[Recorded data]
- - -

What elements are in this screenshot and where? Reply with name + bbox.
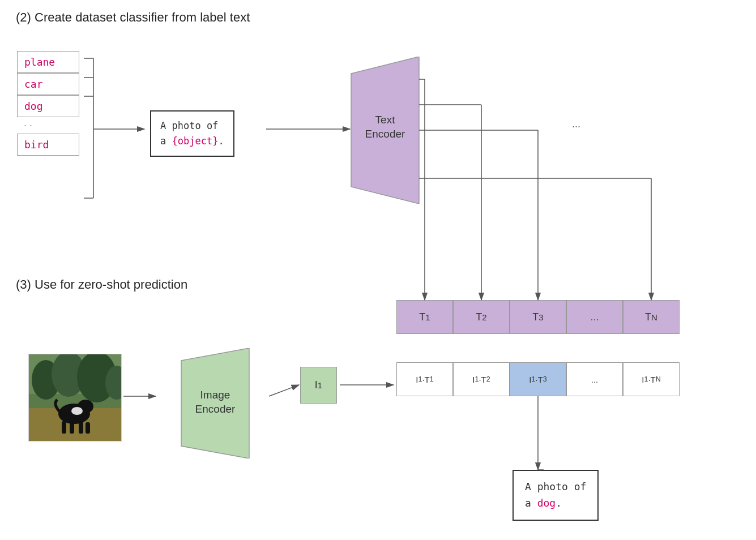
text-encoder-svg: Text Encoder: [328, 57, 442, 204]
dot-dots: ...: [566, 362, 623, 396]
svg-line-38: [269, 385, 299, 396]
label-bird: bird: [17, 134, 79, 156]
dot-i1t3: I1·T3: [510, 362, 566, 396]
svg-text:Encoder: Encoder: [365, 128, 405, 140]
dog-photo-svg: [29, 354, 122, 442]
svg-text:...: ...: [572, 118, 580, 130]
section1-title: (2) Create dataset classifier from label…: [16, 10, 250, 25]
i1-box: I1: [300, 367, 337, 404]
template-var: {object}: [172, 135, 218, 147]
label-dots1: · ·: [17, 117, 79, 134]
dog-photo: [28, 354, 122, 442]
label-list: plane car dog · · bird: [17, 51, 79, 156]
svg-text:Text: Text: [375, 114, 396, 126]
dot-i1t1: I1·T1: [396, 362, 453, 396]
col-t3: T3: [510, 300, 566, 334]
svg-rect-13: [70, 422, 74, 434]
label-plane: plane: [17, 51, 79, 73]
svg-rect-15: [86, 422, 90, 434]
dot-i1tn: I1·TN: [623, 362, 680, 396]
section2-title: (3) Use for zero-shot prediction: [16, 277, 187, 292]
text-encoder: Text Encoder: [328, 57, 442, 206]
dot-i1t2: I1·T2: [453, 362, 510, 396]
svg-point-16: [71, 407, 83, 415]
svg-text:Encoder: Encoder: [195, 403, 236, 415]
label-dog: dog: [17, 95, 79, 117]
svg-text:Image: Image: [200, 389, 230, 401]
col-tn: TN: [623, 300, 680, 334]
output-text-box: A photo ofa dog.: [512, 470, 599, 521]
svg-rect-14: [79, 421, 83, 434]
label-car: car: [17, 73, 79, 95]
template-box: A photo ofa {object}.: [150, 110, 234, 157]
col-dots: ...: [566, 300, 623, 334]
img-encoder-svg: Image Encoder: [159, 348, 272, 458]
img-encoder: Image Encoder: [159, 348, 272, 461]
svg-rect-12: [62, 421, 66, 434]
diagram-container: (2) Create dataset classifier from label…: [0, 0, 756, 540]
output-cols: T1 T2 T3 ... TN: [396, 300, 680, 334]
col-t2: T2: [453, 300, 510, 334]
output-var: dog: [537, 497, 556, 509]
col-t1: T1: [396, 300, 453, 334]
dot-cols: I1·T1 I1·T2 I1·T3 ... I1·TN: [396, 362, 680, 396]
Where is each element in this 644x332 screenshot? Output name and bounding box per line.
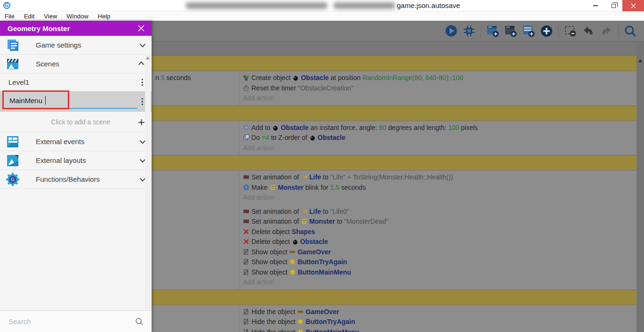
monster-icon [269,184,276,191]
event-instruction[interactable]: Show object GameOver [243,247,635,258]
actions-cell[interactable]: Set animation of Life to "Life0"Set anim… [239,205,636,290]
redo-icon [600,24,613,38]
project-manager-panel: Geometry Monster Game settings Scenes Le… [0,21,152,332]
event-sheet-scrollbar[interactable] [636,41,644,332]
event-instruction[interactable]: Make Monster blink for 1.5 seconds [243,183,635,193]
search-icon[interactable] [135,317,144,326]
event-instruction[interactable]: Set animation of Monster to "MonsterDead… [243,217,635,227]
button-icon [297,329,304,332]
instruction-text: an instant force, angle: [309,124,379,131]
search-input[interactable] [8,317,135,325]
add-action-link[interactable]: Add action [243,277,635,288]
close-panel-icon[interactable] [137,24,145,32]
event-instruction[interactable]: Do =4 to Z-order of Obstacle [243,133,635,143]
event-instruction[interactable]: Delete object Obstacle [243,237,635,247]
instruction-text: "Life" + ToString(Monster.Health::Health… [330,173,453,181]
drawer-search-bar [0,310,152,332]
instruction-text: Make [251,184,269,191]
event-instruction[interactable]: n 5 seconds [155,73,236,83]
event-instruction[interactable]: Hide the object ButtonTryAgain [243,317,635,327]
menu-item-help[interactable]: Help [97,13,115,20]
life-icon [301,208,307,215]
object-name: Life [309,208,321,215]
undo-button[interactable] [581,24,596,38]
svg-text:G: G [11,177,15,182]
instruction-text: Set animation of [251,208,301,215]
event-instruction[interactable]: Reset the timer "ObstacleCreation" [243,83,635,94]
event-instruction[interactable]: Create object Obstacle at position Rando… [243,73,635,83]
animation-icon [243,208,250,215]
redo-button[interactable] [599,24,613,38]
scenes-icon [6,57,20,71]
add-subevent-icon [504,24,517,38]
delete-event-button[interactable] [564,24,578,38]
event-instruction[interactable]: Set animation of Life to "Life" + ToStri… [243,172,635,183]
instruction-text: blink for [304,184,330,191]
menu-item-view[interactable]: View [43,13,62,20]
maximize-button[interactable] [604,0,622,11]
debug-button[interactable] [462,24,476,38]
add-other-button[interactable] [539,24,554,38]
add-event-icon [486,24,499,38]
object-name: Obstacle [301,74,329,81]
object-name: ButtonTryAgain [298,258,347,266]
scene-rename-input[interactable] [4,94,137,109]
menu-item-window[interactable]: Window [65,13,93,20]
menu-item-file[interactable]: File [4,13,19,20]
close-button[interactable] [622,0,644,11]
instruction-text: Set animation of [251,173,301,181]
drawer-scrollbar[interactable] [145,54,151,322]
instruction-text: Show object [251,258,289,266]
sidebar-item-external-events[interactable]: External events [0,132,152,151]
add-event-button[interactable] [486,24,500,38]
add-action-link[interactable]: Add action [243,143,635,154]
actions-cell[interactable]: Create object Obstacle at position Rando… [239,71,636,105]
instruction-text: to [335,218,344,225]
event-instruction[interactable]: Show object ButtonMainMenu [243,267,635,278]
object-name: ButtonMainMenu [306,328,359,332]
instruction-text: Create object [251,74,292,81]
add-action-link[interactable]: Add action [243,93,635,104]
add-comment-button[interactable] [522,24,536,38]
sidebar-item-functions-behaviors[interactable]: G Functions/Behaviors [0,170,152,189]
actions-cell[interactable]: Set animation of Life to "Life" + ToStri… [239,170,636,205]
create-object-icon [243,74,250,81]
instruction-text: Hide the object [251,318,297,325]
object-name: Shapes [292,228,315,235]
scroll-up-icon [146,57,150,59]
project-title: Geometry Monster [8,24,70,32]
add-action-link[interactable]: Add action [243,193,635,203]
sidebar-item-scenes[interactable]: Scenes [0,55,152,73]
scene-item-level1[interactable]: Level1 ⋮ [0,73,152,91]
add-subevent-button[interactable] [504,24,518,38]
instruction-text: n [155,74,161,81]
timer-icon [243,85,250,91]
event-instruction[interactable]: Delete object Shapes [243,227,635,237]
delete-icon [243,238,250,245]
event-instruction[interactable]: Hide the object GameOver [243,307,635,317]
object-name: Obstacle [300,238,328,245]
visibility-icon [243,259,250,265]
obstacle-icon [292,74,299,81]
sidebar-item-game-settings[interactable]: Game settings [0,36,152,55]
toolbar-separator [481,24,481,38]
event-instruction[interactable]: Hide the object ButtonMainMenu [243,327,635,332]
window-controls [587,0,644,11]
add-other-icon [540,24,553,38]
sidebar-item-external-layouts[interactable]: External layouts [0,151,152,170]
instruction-text: Delete object [251,228,292,235]
search-events-button[interactable] [623,24,637,38]
event-instruction[interactable]: Show object ButtonTryAgain [243,257,635,267]
actions-cell[interactable]: Hide the object GameOverHide the object … [239,305,636,332]
functions-behaviors-icon: G [6,172,20,186]
minimize-button[interactable] [587,0,604,11]
preview-play-button[interactable] [444,24,458,38]
actions-cell[interactable]: Add to Obstacle an instant force, angle:… [239,121,636,155]
add-scene-row[interactable]: Click to add a scene + [0,112,152,132]
event-instruction[interactable]: Add to Obstacle an instant force, angle:… [243,123,635,133]
instruction-text: "Life0" [330,208,349,215]
menu-item-edit[interactable]: Edit [23,13,39,20]
event-instruction[interactable]: Set animation of Life to "Life0" [243,207,635,217]
scene-item-mainmenu-editing[interactable]: ⋮ [0,91,152,112]
instruction-text: Add to [251,124,272,131]
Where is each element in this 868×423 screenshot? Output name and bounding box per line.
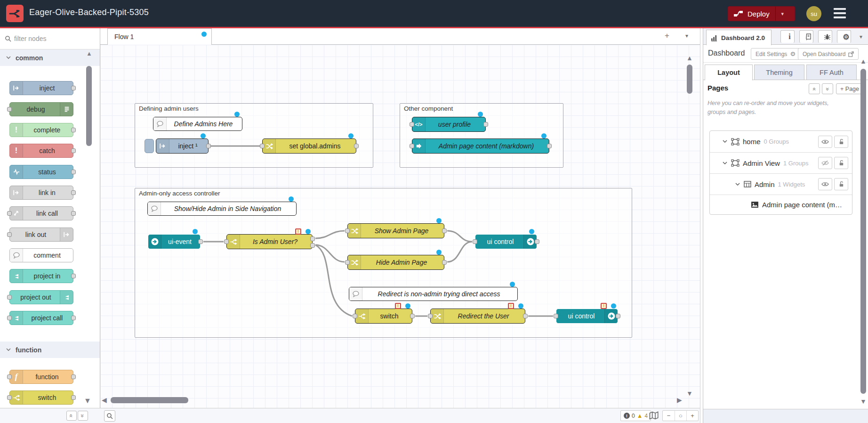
output-port[interactable]: [354, 144, 359, 148]
output-port[interactable]: [483, 122, 488, 127]
node-comment-show-hide-admin[interactable]: Show/Hide Admin in Side Navigation: [147, 202, 297, 216]
edit-settings-button[interactable]: Edit Settings ⚙: [751, 48, 800, 60]
palette-node-status[interactable]: status: [9, 165, 73, 179]
visibility-toggle-button[interactable]: [818, 136, 832, 148]
tree-row-admin-group[interactable]: Admin 1 Widgets: [710, 173, 852, 195]
help-tab-button[interactable]: [799, 30, 813, 43]
zoom-in-button[interactable]: +: [686, 411, 698, 421]
output-port[interactable]: [71, 316, 76, 320]
output-port[interactable]: [616, 314, 620, 318]
zoom-reset-button[interactable]: ○: [675, 411, 686, 421]
collapse-all-categories-button[interactable]: «: [66, 411, 77, 421]
notification-counts[interactable]: ! 0 ▲ 4: [620, 410, 651, 421]
input-port[interactable]: [345, 260, 350, 265]
output-port[interactable]: [442, 260, 447, 265]
input-port[interactable]: [7, 295, 12, 300]
palette-node-project-call[interactable]: project call: [9, 311, 73, 325]
visibility-off-toggle-button[interactable]: [818, 157, 832, 169]
expand-pages-button[interactable]: »: [822, 83, 833, 94]
palette-search[interactable]: [0, 28, 100, 49]
palette-category-common[interactable]: common: [0, 49, 100, 66]
sidebar-tabs-caret[interactable]: ▾: [860, 33, 862, 40]
node-inject[interactable]: inject ¹: [156, 138, 209, 154]
visibility-toggle-button[interactable]: [818, 178, 832, 190]
wire[interactable]: [447, 231, 472, 242]
node-user-profile[interactable]: </> user profile: [412, 117, 486, 132]
palette-category-function[interactable]: function: [0, 342, 100, 358]
palette-node-project-out[interactable]: project out: [9, 290, 73, 304]
output-port[interactable]: [547, 144, 552, 148]
sidebar-scroll-up-icon[interactable]: ▲: [860, 57, 867, 65]
tab-dashboard-2[interactable]: Dashboard 2.0: [706, 30, 772, 45]
open-dashboard-button[interactable]: Open Dashboard: [798, 48, 859, 60]
input-port[interactable]: [7, 232, 12, 237]
tree-row-admin-view[interactable]: Admin View 1 Groups: [710, 152, 852, 173]
output-port[interactable]: [198, 239, 203, 244]
input-port[interactable]: [353, 314, 357, 318]
palette-node-link-call[interactable]: link call: [9, 206, 73, 220]
config-tab-button[interactable]: ⚙: [837, 30, 851, 43]
input-port[interactable]: [410, 122, 414, 127]
wire[interactable]: [447, 242, 472, 262]
tab-theming[interactable]: Theming: [754, 65, 804, 80]
output-port[interactable]: [71, 374, 76, 379]
add-page-button[interactable]: + Page: [836, 83, 863, 94]
search-input[interactable]: [14, 35, 89, 42]
output-port[interactable]: [442, 228, 447, 233]
unlock-icon-button[interactable]: [834, 178, 848, 190]
tab-layout[interactable]: Layout: [705, 65, 753, 81]
input-port[interactable]: [345, 228, 350, 233]
input-port[interactable]: [224, 239, 229, 244]
node-comment-define-admins[interactable]: Define Admins Here: [153, 117, 242, 131]
node-admin-page-content[interactable]: Admin page content (markdown): [412, 138, 549, 154]
palette-scrollbar-thumb[interactable]: [86, 66, 92, 146]
sidebar-scroll-down-icon[interactable]: ▼: [860, 398, 867, 405]
canvas-vscrollbar-thumb[interactable]: [687, 65, 692, 94]
input-port[interactable]: [428, 314, 433, 318]
palette-node-project-in[interactable]: project in: [9, 269, 73, 283]
zoom-search-button[interactable]: [104, 410, 115, 422]
output-port[interactable]: [71, 170, 76, 174]
wire[interactable]: [315, 231, 345, 238]
input-port[interactable]: [7, 374, 12, 379]
deploy-button[interactable]: Deploy ▾: [728, 6, 795, 21]
input-port[interactable]: [410, 144, 414, 148]
palette-node-comment[interactable]: comment: [9, 248, 73, 262]
palette-node-switch[interactable]: switch: [9, 390, 73, 405]
palette-node-catch[interactable]: ! catch: [9, 144, 73, 158]
input-port[interactable]: [473, 239, 477, 244]
debug-tab-button[interactable]: [818, 30, 832, 43]
info-tab-button[interactable]: i: [780, 30, 795, 43]
output-port[interactable]: [523, 314, 528, 318]
output-port[interactable]: [71, 190, 76, 195]
node-ui-control-2[interactable]: ui control !: [556, 309, 618, 324]
palette-scroll-up-icon[interactable]: ▲: [86, 50, 92, 57]
tree-row-home[interactable]: home 0 Groups: [710, 131, 852, 152]
deploy-options-caret[interactable]: ▾: [775, 7, 789, 21]
zoom-out-button[interactable]: −: [663, 411, 675, 421]
unlock-icon-button[interactable]: [834, 136, 848, 148]
canvas-hscrollbar-thumb[interactable]: [111, 397, 188, 403]
expand-all-categories-button[interactable]: »: [78, 411, 88, 421]
palette-node-link-in[interactable]: link in: [9, 186, 73, 200]
canvas-scroll-left-icon[interactable]: ◀: [102, 396, 107, 404]
tab-flow-1[interactable]: Flow 1: [107, 28, 212, 45]
output-port[interactable]: [410, 314, 415, 318]
palette-scroll-down-icon[interactable]: ▼: [84, 397, 91, 405]
flow-list-caret[interactable]: ▾: [685, 33, 688, 39]
output-port[interactable]: [71, 211, 76, 216]
palette-node-link-out[interactable]: link out: [9, 228, 73, 242]
palette-node-inject[interactable]: inject: [9, 81, 73, 95]
palette-node-function[interactable]: f function: [9, 370, 73, 384]
node-ui-control-1[interactable]: ui control: [475, 234, 537, 249]
output-port-1[interactable]: [310, 236, 315, 241]
canvas-scroll-right-icon[interactable]: ▶: [677, 396, 682, 404]
output-port[interactable]: [71, 148, 76, 153]
output-port[interactable]: [535, 239, 539, 244]
output-port[interactable]: [206, 144, 211, 148]
node-ui-event[interactable]: ui-event: [148, 234, 201, 249]
palette-node-complete[interactable]: ! complete: [9, 123, 73, 137]
node-comment-redirect[interactable]: Redirect is non-admin trying direct acce…: [349, 287, 518, 301]
node-is-admin-user[interactable]: Is Admin User? !: [226, 234, 313, 249]
input-port[interactable]: [7, 211, 12, 216]
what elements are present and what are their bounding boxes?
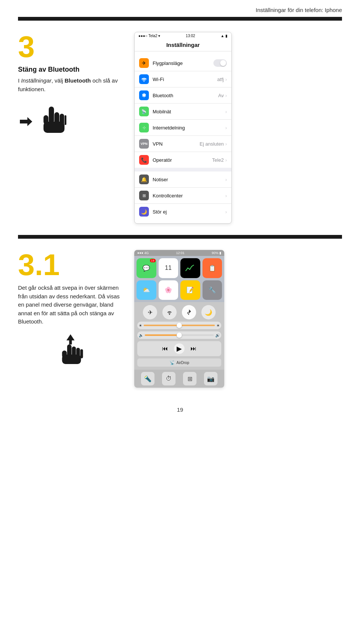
svg-marker-0 bbox=[20, 117, 32, 126]
cc-battery: 90% ▮ bbox=[212, 251, 221, 255]
page-header: Inställningar för din telefon: Iphone bbox=[0, 0, 360, 17]
section3-left: 3 Stäng av Bluetooth I Inställningar, vä… bbox=[18, 32, 123, 138]
cc-media-row: ⏮ ▶ ⏭ bbox=[137, 341, 221, 356]
cc-volume-slider[interactable]: 🔈 🔊 bbox=[137, 331, 221, 339]
settings-nav-title: Inställningar bbox=[135, 39, 231, 51]
arrow-right-icon bbox=[18, 114, 33, 129]
bluetooth-icon: ✱ bbox=[139, 90, 149, 100]
kontrollcenter-icon: ⊞ bbox=[139, 191, 149, 200]
cc-time: 12:01 bbox=[176, 251, 184, 255]
wifi-label: Wi-Fi bbox=[153, 77, 217, 82]
wifi-chevron: › bbox=[225, 77, 227, 82]
settings-list: ✈ Flygplansläge Wi-Fi atfj › bbox=[135, 55, 231, 220]
notiser-chevron: › bbox=[225, 177, 227, 182]
cc-status-bar: ●●● 4G 12:01 90% ▮ bbox=[134, 250, 224, 256]
step3-text-italic: Inställningar bbox=[21, 77, 51, 84]
airdrop-label: AirDrop bbox=[177, 361, 189, 365]
cc-bottom-row: 🔦 ⏱ ⊞ 📷 bbox=[134, 370, 224, 388]
cc-btn-donotdisturb[interactable]: 🌙 bbox=[201, 305, 216, 319]
wifi-value: atfj bbox=[217, 77, 224, 82]
cc-calculator-btn[interactable]: ⊞ bbox=[183, 372, 196, 385]
cc-brightness-slider[interactable]: ☀ ☀ bbox=[137, 322, 221, 329]
operatör-label: Operatör bbox=[153, 157, 212, 163]
cc-buttons-row: ✈ 🌙 bbox=[137, 305, 221, 319]
time-text: 13:02 bbox=[186, 34, 195, 38]
cc-btn-bluetooth[interactable] bbox=[182, 305, 196, 319]
cc-app-notes: 📝 bbox=[180, 280, 200, 300]
battery-text: ▲ ▮ bbox=[220, 34, 228, 38]
step3-title: Stäng av Bluetooth bbox=[18, 66, 123, 74]
cc-prev-btn[interactable]: ⏮ bbox=[162, 345, 168, 352]
settings-row-notiser: 🔔 Notiser › bbox=[135, 172, 231, 188]
svg-rect-6 bbox=[44, 122, 64, 133]
settings-row-bluetooth[interactable]: ✱ Bluetooth Av › bbox=[135, 87, 231, 104]
störej-label: Stör ej bbox=[153, 209, 225, 215]
vpn-label: VPN bbox=[153, 141, 200, 147]
operatör-chevron: › bbox=[225, 157, 227, 163]
cc-next-btn[interactable]: ⏭ bbox=[190, 345, 196, 352]
cc-btn-airplane[interactable]: ✈ bbox=[143, 305, 157, 319]
step3-text: I Inställningar, välj Bluetooth och slå … bbox=[18, 77, 123, 93]
settings-row-kontrollcenter: ⊞ Kontrollcenter › bbox=[135, 188, 231, 204]
section31-left: 3.1 Det går också att svepa in över skär… bbox=[18, 250, 123, 367]
cc-clock-btn[interactable]: ⏱ bbox=[162, 372, 176, 385]
vpn-chevron: › bbox=[225, 141, 227, 147]
step31-number: 3.1 bbox=[18, 250, 123, 280]
cc-slider-thumb bbox=[177, 323, 182, 328]
wifi-icon bbox=[139, 74, 149, 84]
step3-text-bold: Bluetooth bbox=[64, 77, 91, 84]
bluetooth-label: Bluetooth bbox=[153, 93, 218, 98]
airdrop-icon: 📡 bbox=[170, 360, 175, 365]
kontrollcenter-label: Kontrollcenter bbox=[153, 193, 225, 199]
flygplansläge-label: Flygplansläge bbox=[153, 60, 213, 66]
cc-app-tools: 🔧 bbox=[202, 280, 222, 300]
bluetooth-chevron: › bbox=[225, 93, 227, 98]
control-center-mockup: ●●● 4G 12:01 90% ▮ 💬 19 11 📋 ⛅ bbox=[134, 250, 224, 388]
mobilnät-chevron: › bbox=[225, 109, 227, 114]
hand-up-container bbox=[18, 334, 123, 367]
step31-text: Det går också att svepa in över skärmen … bbox=[18, 284, 123, 326]
internetdelning-label: Internetdelning bbox=[153, 125, 225, 131]
operatör-value: Tele2 bbox=[212, 157, 224, 163]
settings-row-internetdelning: ⊹ Internetdelning › bbox=[135, 120, 231, 136]
cc-volume-thumb bbox=[177, 333, 182, 338]
svg-rect-1 bbox=[49, 107, 54, 123]
bluetooth-value: Av bbox=[218, 93, 224, 98]
cc-app-productivity: 📋 bbox=[202, 258, 222, 278]
cc-btn-wifi[interactable] bbox=[162, 305, 177, 319]
internetdelning-chevron: › bbox=[225, 125, 227, 131]
notiser-icon: 🔔 bbox=[139, 175, 149, 184]
cc-app-messages: 💬 19 bbox=[136, 258, 156, 278]
vpn-icon: VPN bbox=[139, 139, 149, 149]
flygplansläge-toggle[interactable] bbox=[213, 59, 227, 67]
step3-text-p2: , välj bbox=[51, 77, 64, 84]
cc-app-stocks bbox=[180, 258, 200, 278]
settings-row-wifi: Wi-Fi atfj › bbox=[135, 71, 231, 87]
settings-row-flygplansläge: ✈ Flygplansläge bbox=[135, 55, 231, 71]
flygplansläge-icon: ✈ bbox=[139, 58, 149, 68]
internetdelning-icon: ⊹ bbox=[139, 123, 149, 132]
cc-app-calendar: 11 bbox=[159, 258, 178, 278]
notiser-label: Notiser bbox=[153, 177, 225, 182]
iphone-status-bar: ●●●○ Tela2 ▾ 13:02 ▲ ▮ bbox=[135, 32, 231, 39]
mobilnät-label: Mobilnät bbox=[153, 109, 225, 114]
cc-camera-btn[interactable]: 📷 bbox=[204, 372, 218, 385]
cc-flashlight-btn[interactable]: 🔦 bbox=[141, 372, 154, 385]
iphone-settings-mockup: ●●●○ Tela2 ▾ 13:02 ▲ ▮ Inställningar ✈ F… bbox=[134, 32, 232, 224]
settings-row-vpn: VPN VPN Ej ansluten › bbox=[135, 136, 231, 152]
cc-volume-track bbox=[145, 334, 214, 336]
operatör-icon: 📞 bbox=[139, 155, 149, 165]
carrier-text: ●●●○ Tela2 ▾ bbox=[138, 34, 160, 38]
cc-play-btn[interactable]: ▶ bbox=[174, 343, 184, 354]
cc-carrier: ●●● 4G bbox=[137, 251, 149, 255]
messages-badge: 19 bbox=[150, 259, 156, 262]
cc-controls-panel: ✈ 🌙 ☀ ☀ bbox=[134, 302, 224, 370]
settings-row-operatör: 📞 Operatör Tele2 › bbox=[135, 152, 231, 168]
cc-slider-track bbox=[144, 325, 215, 326]
settings-group-1: ✈ Flygplansläge Wi-Fi atfj › bbox=[135, 55, 231, 168]
section31: 3.1 Det går också att svepa in över skär… bbox=[0, 239, 360, 395]
störej-icon: 🌙 bbox=[139, 207, 149, 217]
cc-app-weather: ⛅ bbox=[136, 280, 156, 300]
step3-number: 3 bbox=[18, 32, 123, 62]
cc-airdrop-row[interactable]: 📡 AirDrop bbox=[137, 358, 221, 367]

- - -

What the exercise asks -> Apply a filter for "visibility" to the data above, then copy each line that matches.

Response to this exercise ->
visibility-icon [243,259,250,265]
visibility-toggle-button[interactable]: [818, 136, 832, 148]
visibility-off-toggle-button[interactable]: [818, 157, 832, 169]
visibility-toggle-button[interactable]: [818, 178, 832, 190]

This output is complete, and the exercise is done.